For starters, some of these oversplit mammal taxa were obviously oversplit: the multiple brontothere species and genera recognised by Henry Fairfield Osborn during the 1920s and 30s and by Granger and Gregory in 1943, for example, were widely regarded as mostly invalid by every specialist who looked at them within the past five decades, and it would be wrong to imply that we’ve only just tidied up the mess here in the 21st century. Scott (1941) rejected Osborn’s oversplit taxonomy entirely, and Stanley (1973) said “Osborn’s species-level taxonomy is in need of considerable revision” (p. 447). An essentially modern view on Osborn’s oversplit brontotheres had emerged by the time Bryn Mader was writing about them in the late 1980s and 90s (e.g., Mader 1998). They were, of course, further tidied up in the definitive work of Matthew Mihlbachler (2008). Prothero (2019) is wrong, by the way, in saying that “only Megacerops coloradensis is a valid name for the incredible array of different-looking specimens from the late Eocene” (p. 110), since M. kuwagatarhinus is also currently recognised. It was sympatric with M. coloradensis.
On the North American rhinos, Prothero (1996, 1998a, b, 2005) established that Hyracodon, Subhyracodon and Trigonias were horrendously oversplit by those who published on these animals between the 1800s and 1950s; his measurements on their cheek teeth showed that diversity had been over-stated and misunderstood.

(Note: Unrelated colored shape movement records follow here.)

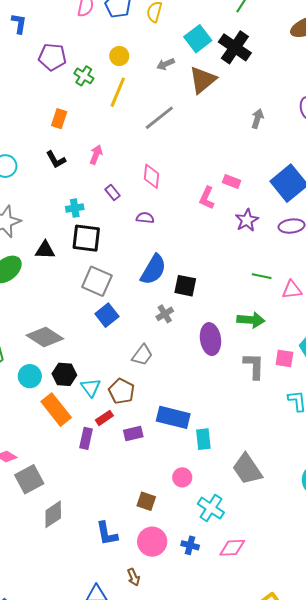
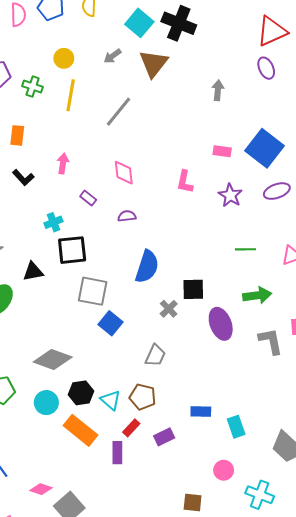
pink rectangle: (232, 181) -> (222, 151), moved
green line: (262, 276) -> (246, 249), moved
black square: (185, 286) -> (193, 289), moved
blue rectangle: (173, 417) -> (201, 412), size x0.6

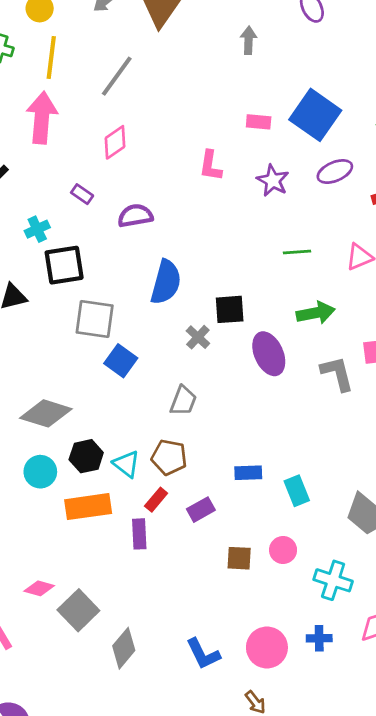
pink arrow: (63, 163) -> (42, 118), moved, size x1.8
pink diamond: (124, 173) -> (115, 142), moved, turned 65
purple semicircle: (127, 216) -> (135, 216), size x1.4
orange rectangle: (80, 430) -> (88, 507), turned -44
brown square: (193, 503) -> (239, 558), moved

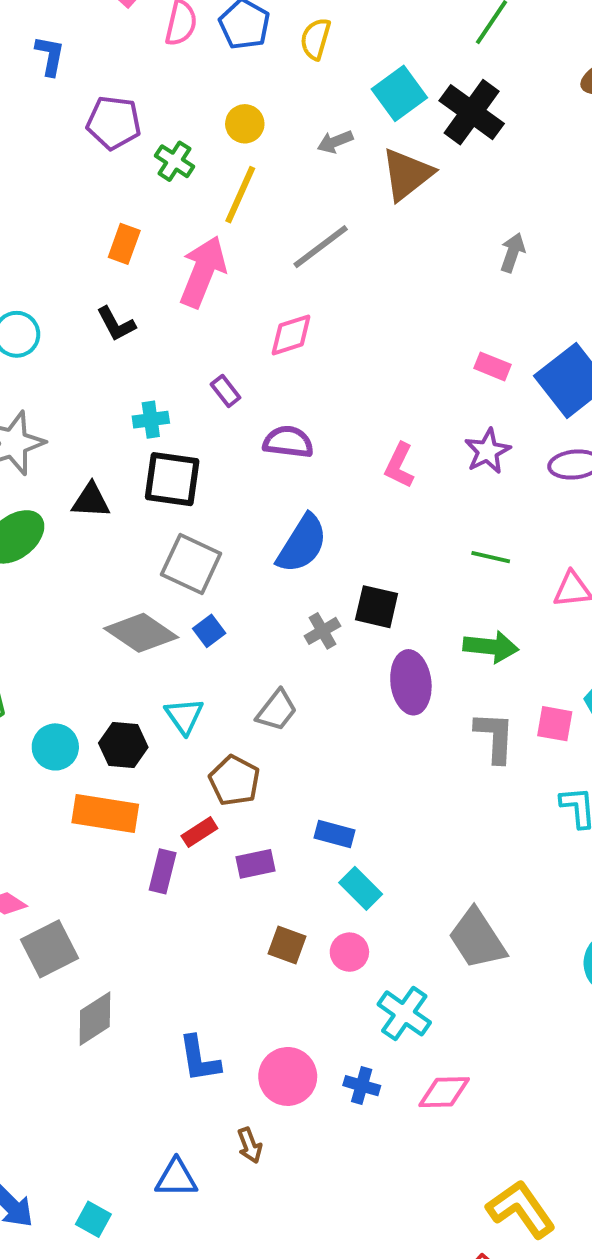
pink L-shape: (211, 166) -> (399, 465), moved
blue square: (121, 361) -> (209, 631), size x0.7
gray diamond: (46, 413) -> (141, 633), moved
cyan triangle: (126, 464) -> (184, 716), moved
cyan rectangle: (297, 491) -> (361, 888), moved, turned -40

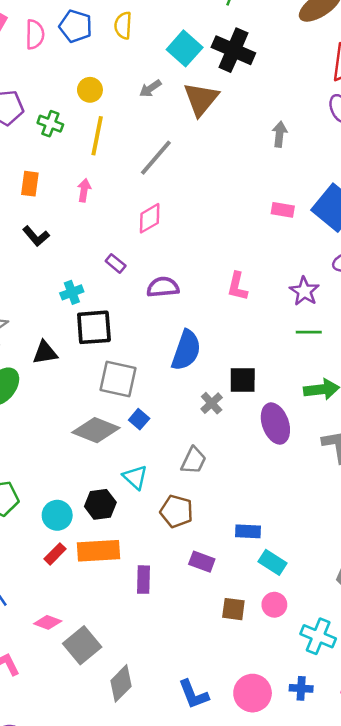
pink arrow: (203, 272) -> (84, 190), size x0.5
purple star: (487, 451) -> (304, 291), moved
red rectangle: (199, 832) -> (55, 554), moved
purple rectangle: (256, 864) -> (202, 562), turned 45

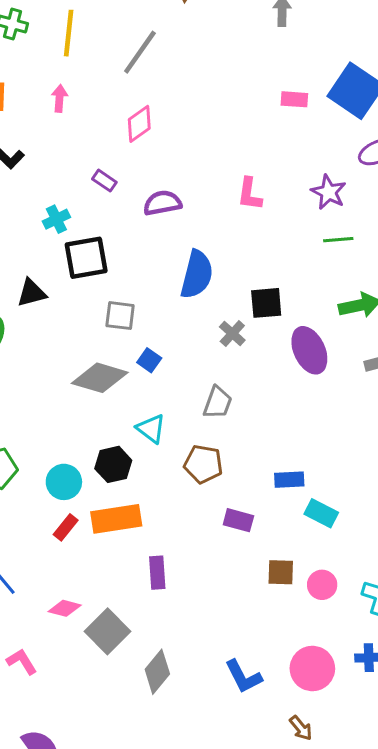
gray square: (118, 379) -> (120, 316), size x0.7
purple rectangle: (143, 580) -> (157, 573), moved
pink circle: (274, 605) -> (322, 585), moved

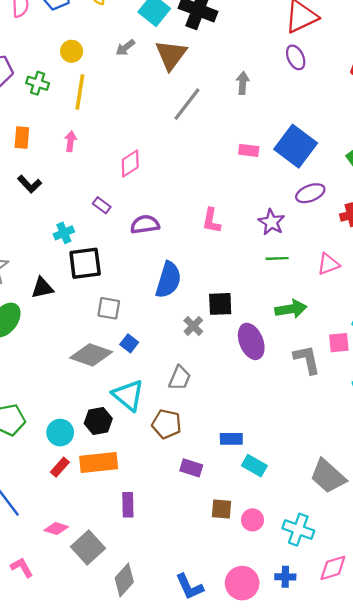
gray line: (140, 52) -> (187, 104), moved
cyan triangle: (151, 429) -> (128, 395), size x1.4

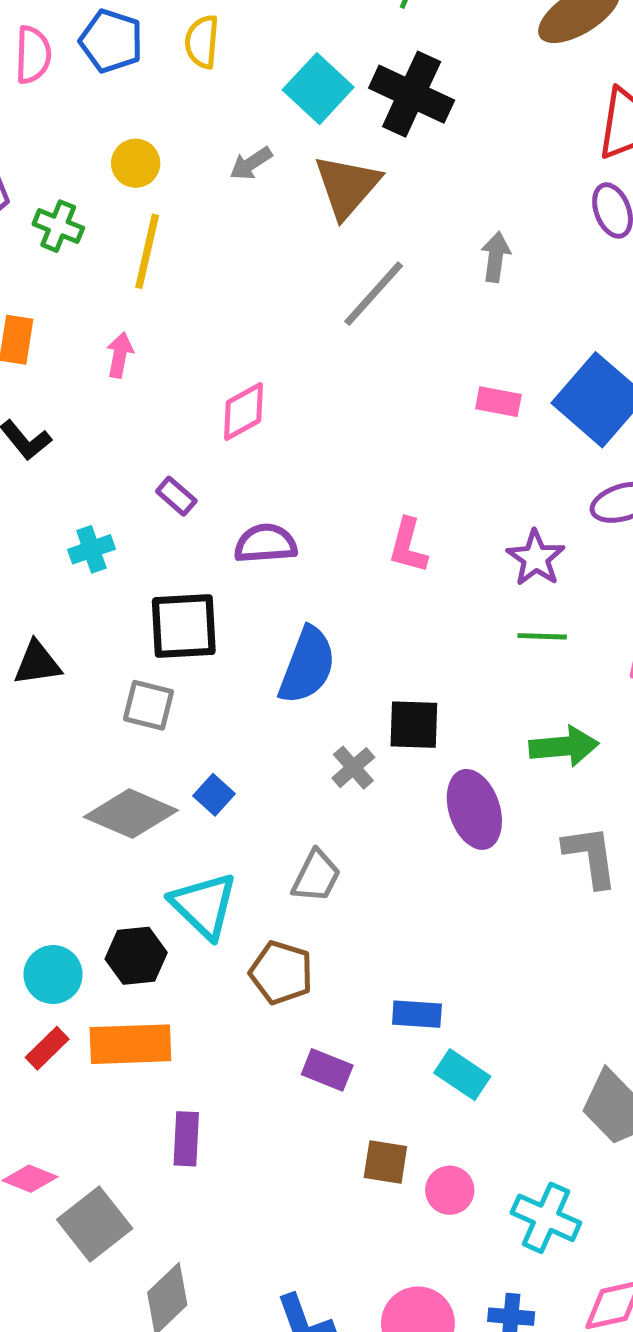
black square: (85, 263) -> (184, 626), moved
gray square: (109, 308) -> (148, 705), moved

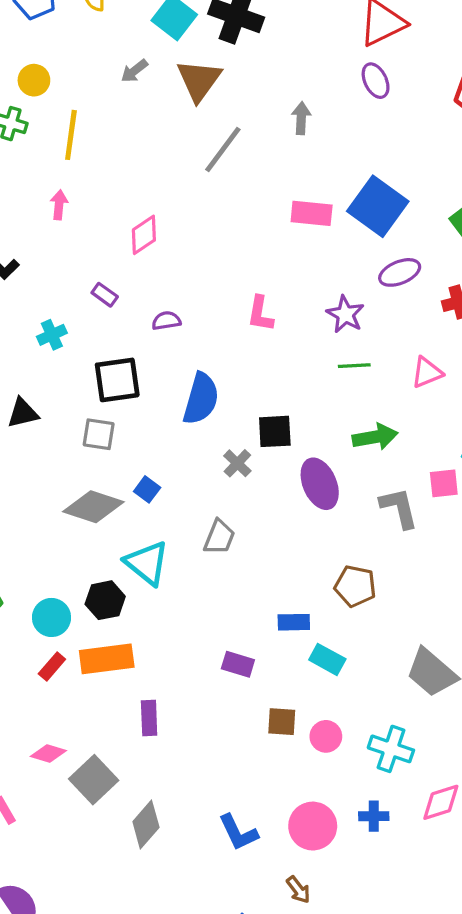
yellow circle: (136, 163) -> (34, 80), moved
pink rectangle: (498, 402) -> (312, 213), size x1.4
purple semicircle: (266, 544) -> (166, 321), size x0.7
brown pentagon: (281, 973) -> (355, 586), moved

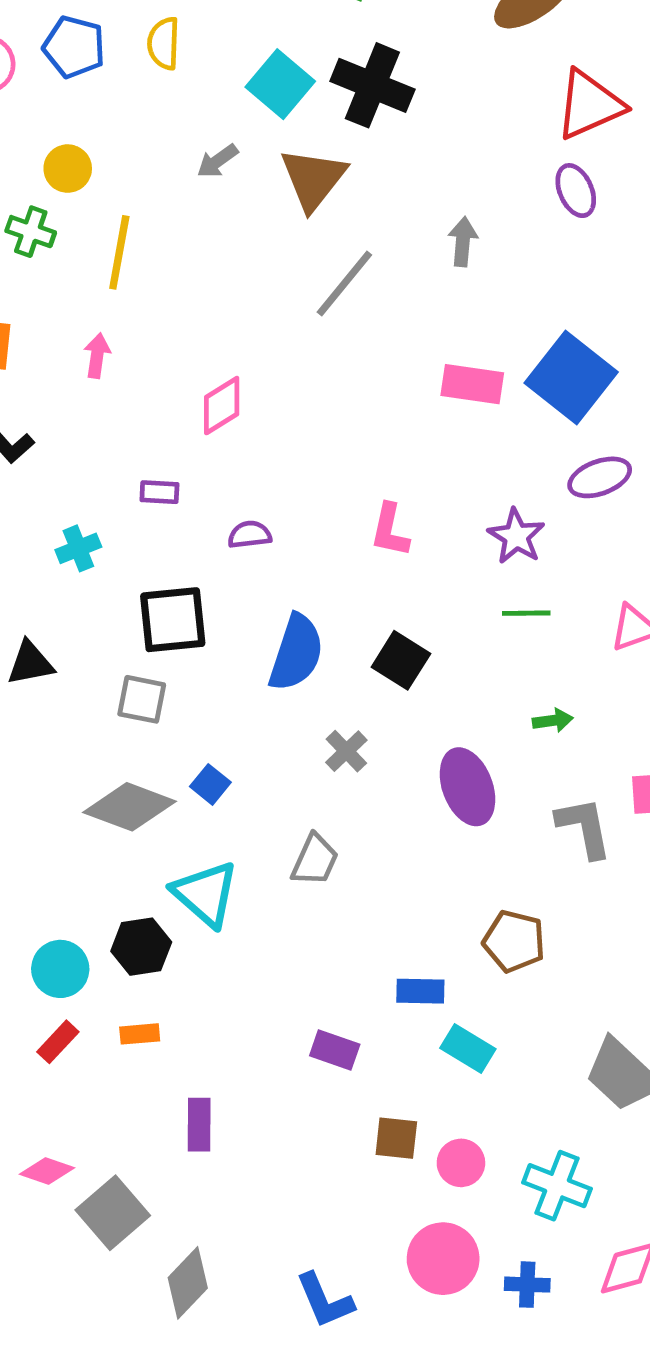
purple rectangle: (105, 295) -> (159, 492), turned -35
black square: (275, 431) -> (401, 660), moved, turned 33
green arrow: (375, 437) -> (553, 720), size x0.6
orange rectangle: (107, 659) -> (140, 1034), size x0.5
pink circle: (313, 826) -> (443, 1259), moved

But a check of the literature published from the 1970s onwards shows that interested researchers were well aware that many of the species and genera named and retained by their predecessors were problematic and due for revision: Prothero (2005) said of Loris Russell’s work from the early 1980s, for example, that “Like previous workers, he was confused over the persistence of invalid concepts … and the scrambled taxonomy” (p. 24). Again, we’re talking about a modern view emerging during the 1980s and 90s, rather than within the last couple of years. Furthermore, it was ‘easy’ to demonstrate the oversplit nature of these animals by running basic tests on their measurements (Prothero 1996, 1998a, b, 2005). Remember that last point, it’s relevant to the Morrison sauropods.
Finally, what about the indricotheres of the Oligocene? Once upon a time, palaeontologists recognised a whole list of supposedly distinct indricotheres. The first to be named was Paraceratherium, but then there was Baluchitherium, Indricotherium, Aralotherium, Pristinotherium, Tsungaritherium and so on*. By the 1980s it was obvious that this was mostly wrong, and that none of these animals were distinct enough to warrant separation (though read on). Accordingly, Lucas & Sobus (1989) sank them all into the one genus – or did they, read on – the correct name for which is Paraceratherium. As part of his TMDD argument, Prothero (2019) pointed to the fact that what were once regarded as a list of many indricothere taxa are actually “all one genus and species” (p. 110). But… that’s not right.
* Following Prothero, I initially listed Caucasotherium within this lot but I’ve since learnt that a 2000 study showed it to be synonymous with the pig Kubanochoerus. See the comments.
It’s certainly agreed today that the multi-genus model for indricotheres is invalid, but this doesn’t mean that they all form the same one taxon. For starters, there’s doubt over the status of the gigantic Chinese species Dzungariotherium orgosense. In his book on indricotheres (which includes a new test of Lucas & Sobus’s (1989) argument), Prothero (2013) remained uncertain about its status and said that it might still be worth recognising as a distinct genus-level taxon, an opinion that seems mostly adopted by perissodactyl specialists today. Secondly, even the most conservative take on these animals concludes that there are still several distinct species. They are not “all one genus and species” (Prothero 2019, p. 110)! According to Prothero (2013), P. bugtiense, P. transouralicum and P. prohorovi are all valid in addition to Dzungariotherium orgosense. Furthermore, another species – P. huangheense Li et al., 2017 – has been recognised since and does look to be distinct (Li et al. 2017). In other words, we still – even today – recognise a bunch of indricothere species that occurred across a continent, over a period of about 15 million years (Prothero 2013).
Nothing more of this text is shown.